# After market rims for your Cruze and coverage by GM plan



## justmike (Dec 6, 2010)

I would really like to get a set of nice after market rims so that I can keep my winter tires on the original steelies. Will that affect my coverage if an extreme circumstance beyond my ability to imagine at this point were to come up? My insurance coverage mentioned that some changes and non original additions can affect coverage in the event of mishap. The style of the deluxe ones the brochure shows are what I want. I still have to price all that kind of stuff out at this point but I sure plan on getting something eyecatching that suits the car


----------



## gunner22 (Nov 20, 2010)

I don't know exactly how your coverage is set up, but here is how I have read mine. If the aftermarket wheels diameter, design, or method of installation is proven to have caused the damage (i.e. strut replacement, hub bearings from short sidewalls or unbalanced installation) then it will not cover it. The only other thing is that usually insurance companies don't recognize aftermarket wheels from OEM in cost.

Otherwise, I think the Magnuson-Moss Warranty Act comes into play with warranty concerns.

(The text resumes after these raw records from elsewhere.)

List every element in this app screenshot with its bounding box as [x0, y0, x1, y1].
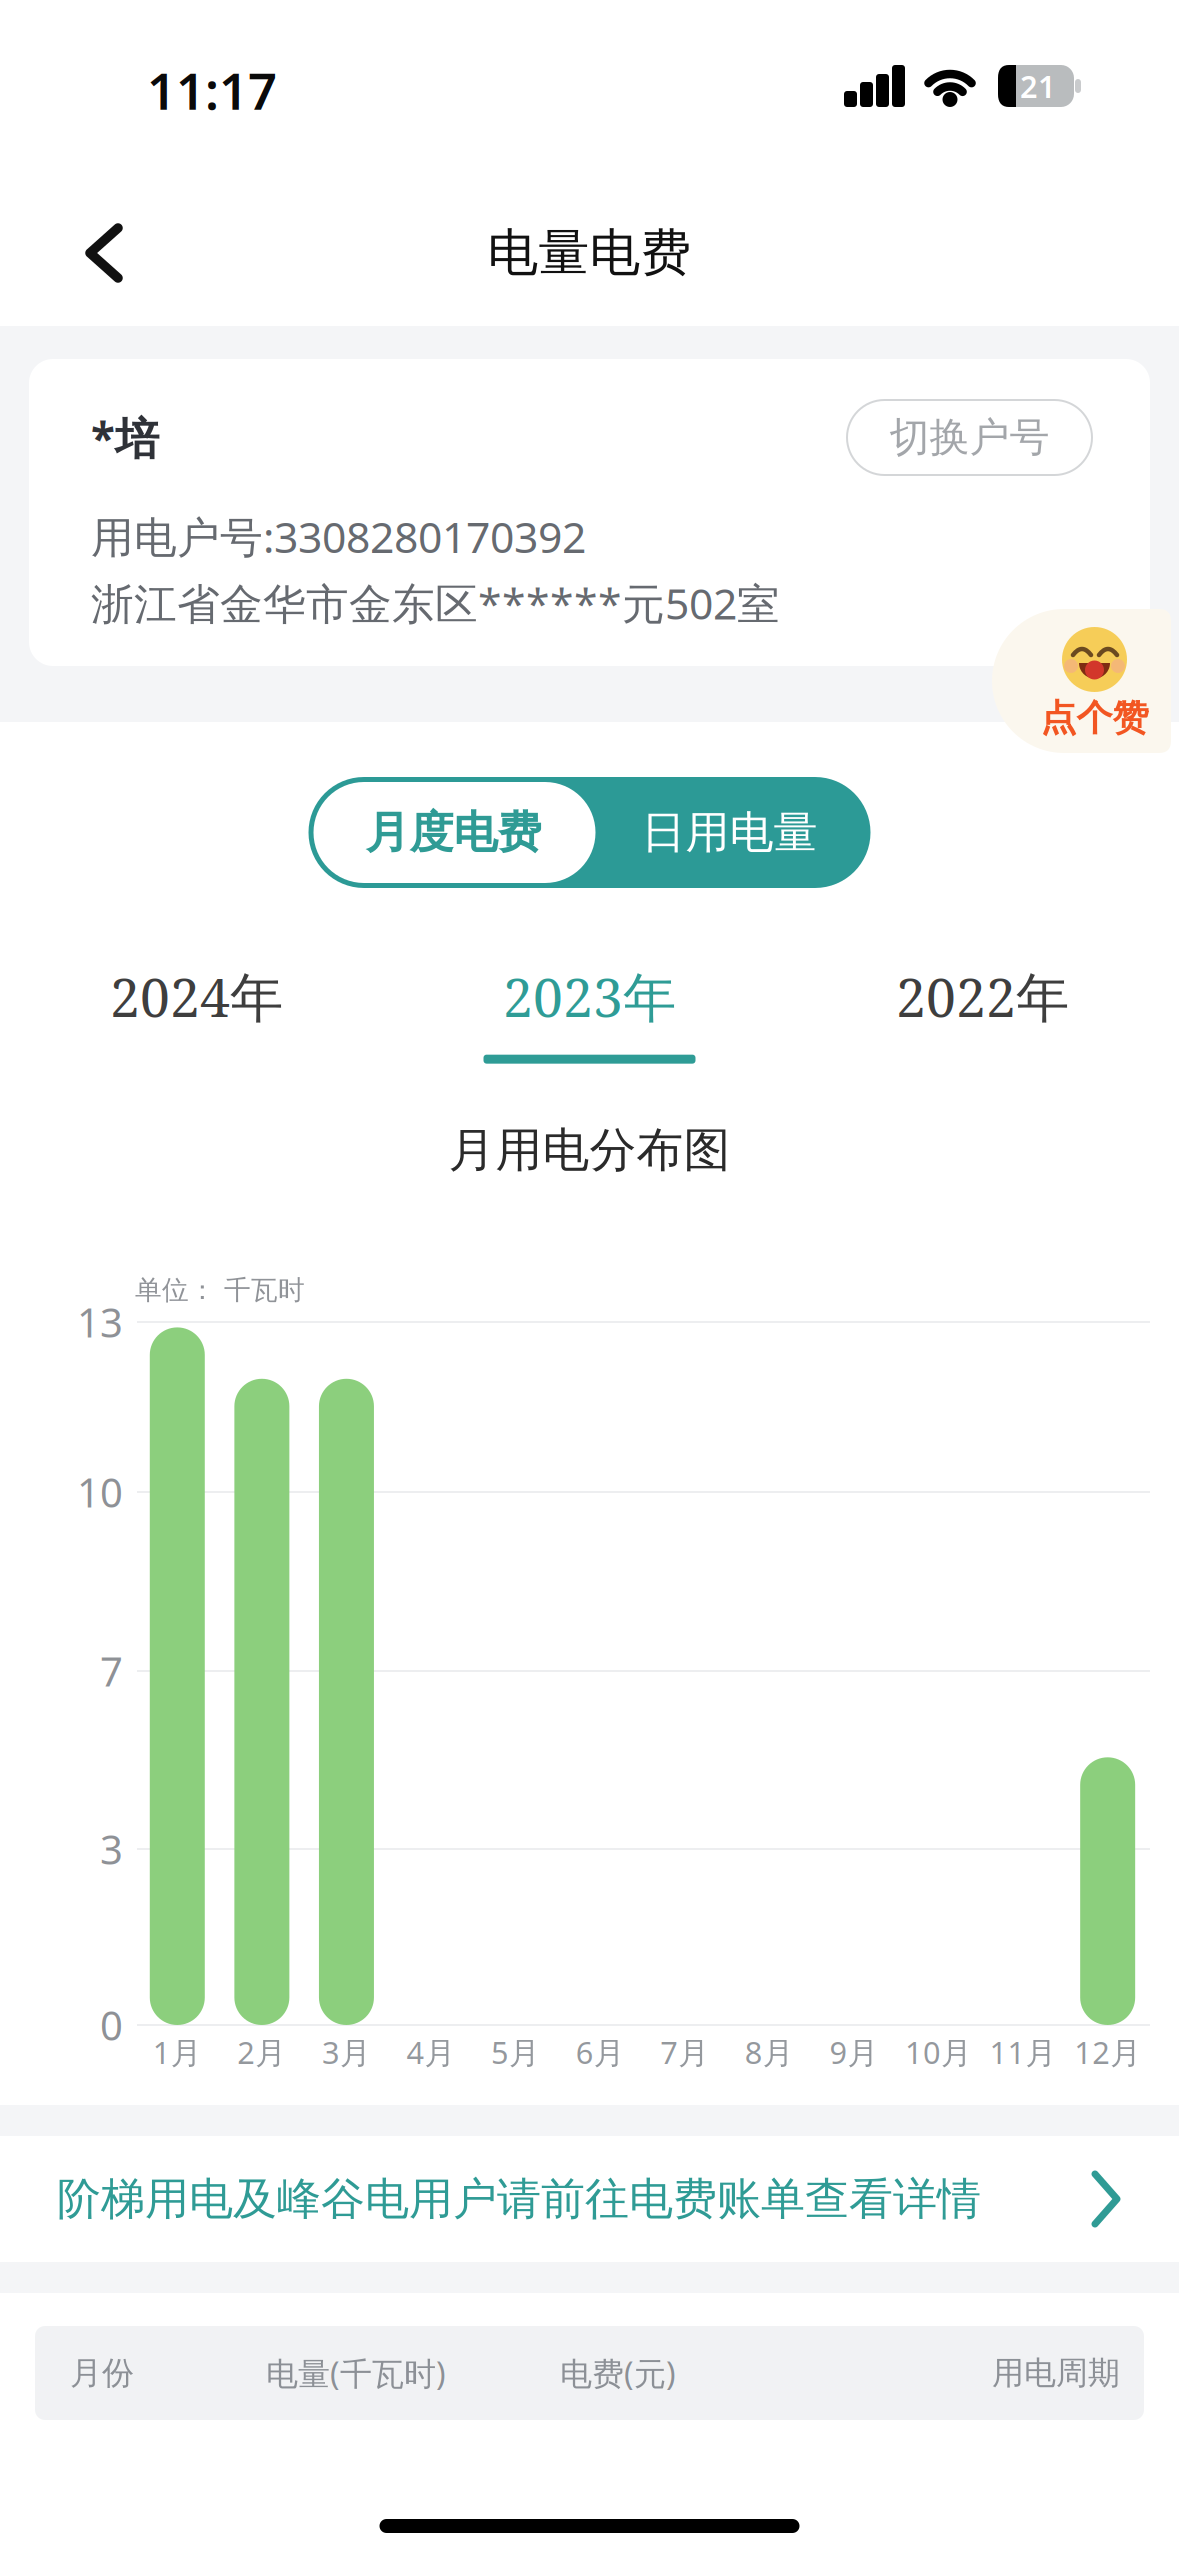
staticText: 0 — [100, 1998, 123, 2052]
staticText: 2月 — [237, 2032, 286, 2072]
staticText: 10月 — [905, 2032, 972, 2072]
staticText: 3月 — [322, 2032, 371, 2072]
staticText: 用电周期 — [992, 2353, 1120, 2393]
staticText: 月度电费 — [366, 806, 542, 860]
staticText: 11月 — [990, 2032, 1057, 2072]
staticText: *培 — [91, 408, 159, 467]
staticText: 13 — [77, 1295, 123, 1348]
button[interactable]: 2022年 — [786, 960, 1179, 1033]
staticText: 阶梯用电及峰谷电用户请前往电费账单查看详情 — [57, 2172, 981, 2226]
staticText: 2024年 — [110, 960, 283, 1033]
staticText: 10 — [77, 1465, 123, 1518]
staticText: 1月 — [153, 2032, 202, 2072]
staticText: 8月 — [745, 2032, 794, 2072]
staticText: 21 — [1020, 66, 1056, 106]
staticText: 12月 — [1074, 2032, 1141, 2072]
staticText: 6月 — [576, 2032, 625, 2072]
staticText: 浙江省金华市金东区******元502室 — [91, 575, 780, 631]
staticText: 7月 — [660, 2032, 709, 2072]
staticText: 月份 — [70, 2353, 134, 2393]
staticText: 用电户号:3308280170392 — [91, 508, 586, 565]
staticText: 电量(千瓦时) — [266, 2352, 446, 2394]
staticText: 电费(元) — [560, 2352, 676, 2394]
button[interactable]: 2024年 — [0, 960, 393, 1033]
button[interactable]: Back — [60, 211, 180, 295]
staticText: 9月 — [829, 2032, 878, 2072]
staticText: 7 — [100, 1644, 123, 1698]
button[interactable]: 2023年 — [393, 960, 786, 1033]
button[interactable]: 日用电量 — [594, 780, 864, 885]
button[interactable]: 阶梯用电及峰谷电用户请前往电费账单查看详情 — [0, 2136, 1179, 2262]
staticText: 电量电费 — [488, 222, 692, 284]
staticText: 2023年 — [503, 960, 676, 1033]
staticText: 月用电分布图 — [448, 1122, 730, 1179]
button[interactable]: 切换户号 — [847, 400, 1092, 475]
staticText: 5月 — [491, 2032, 540, 2072]
staticText: 单位： 千瓦时 — [135, 1274, 305, 1306]
button[interactable]: 点个赞 — [1000, 609, 1171, 753]
staticText: 2022年 — [896, 960, 1069, 1033]
staticText: 4月 — [406, 2032, 456, 2072]
staticText: 11:17 — [147, 56, 277, 124]
staticText: 日用电量 — [642, 806, 818, 860]
staticText: 3 — [100, 1822, 123, 1876]
staticText: 点个赞 — [1040, 696, 1148, 740]
staticText: 切换户号 — [890, 413, 1050, 462]
button[interactable]: 月度电费 — [312, 780, 596, 885]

Good luck in your search for rims and post up your results when you find some. The 5x105 bolt pattern is hard to come by, at least in my searches.


----------



## justmike (Dec 6, 2010)

Thanks gunner. I actually drove around a neighborhood tonight to find a performance store a friend told me about that sells very nice aftermarket rims. Boy was that store tucked away. I drove right by it but saw it on my way out of the dark little deadend alley. lol I don't know about pricing and I will be going in to see about their stock. I will definitely keep this updated


----------